Work instructions: Each entry is to be given again precisely, and no picture may be carried over.

┌────────

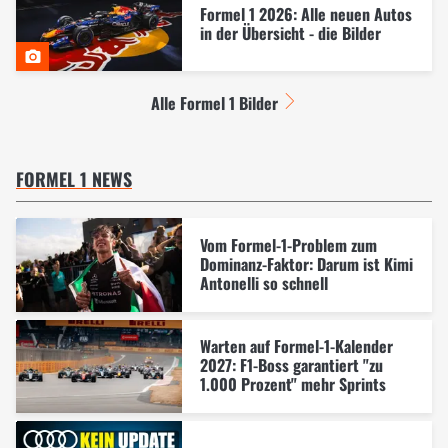
Formel 1 2026: Alle neuen Autos
in der Übersicht - die Bilder
Alle Formel 1 Bilder
FORMEL 1 NEWS
Vom Formel-1-Problem zum
Dominanz-Faktor: Darum ist Kimi
Antonelli so schnell
Warten auf Formel-1-Kalender
2027: F1-Boss garantiert "zu
1.000 Prozent" mehr Sprints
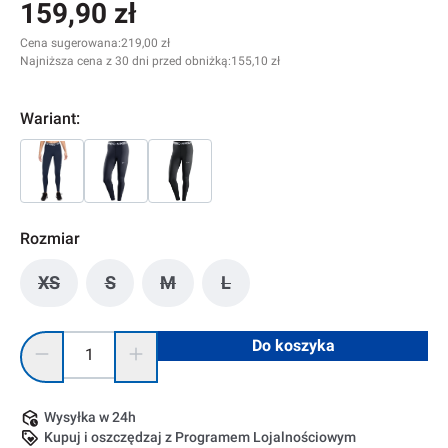
159,90 zł
Cena sugerowana:
219,00 zł
Najniższa cena z 30 dni przed obniżką:
155,10 zł
Wariant:
Rozmiar
XS
S
M
L
(Ta opcja jest obecnie niedostępna.)
(Ta opcja jest obecnie niedostępna.)
(Ta opcja jest obecnie niedostępna.)
(Ta opcja jest obecnie niedost
Ilość produktu: Wprowadź żądaną ilość lub użyj przycisków, 
Do koszyka
Wysyłka w 24h
Kupuj i oszczędzaj z Programem Lojalnościowym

└────────

Result:
Formel 1 2026: Alle neuen Autos
in der Übersicht - die Bilder
Alle Formel 1 Bilder
FORMEL 1 NEWS
Vom Formel-1-Problem zum
Dominanz-Faktor: Darum ist Kimi
Antonelli so schnell
Warten auf Formel-1-Kalender
2027: F1-Boss garantiert "zu
1.000 Prozent" mehr Sprints
159,90 zł
Cena sugerowana:
219,00 zł
Najniższa cena z 30 dni przed obniżką:
155,10 zł
Wariant:
Rozmiar
XS
S
M
L
(Ta opcja jest obecnie niedostępna.)
(Ta opcja jest obecnie niedostępna.)
(Ta opcja jest obecnie niedostępna.)
(Ta opcja jest obecnie niedost
Ilość produktu: Wprowadź żądaną ilość lub użyj przycisków, 
Do koszyka
Wysyłka w 24h
Kupuj i oszczędzaj z Programem Lojalnościowym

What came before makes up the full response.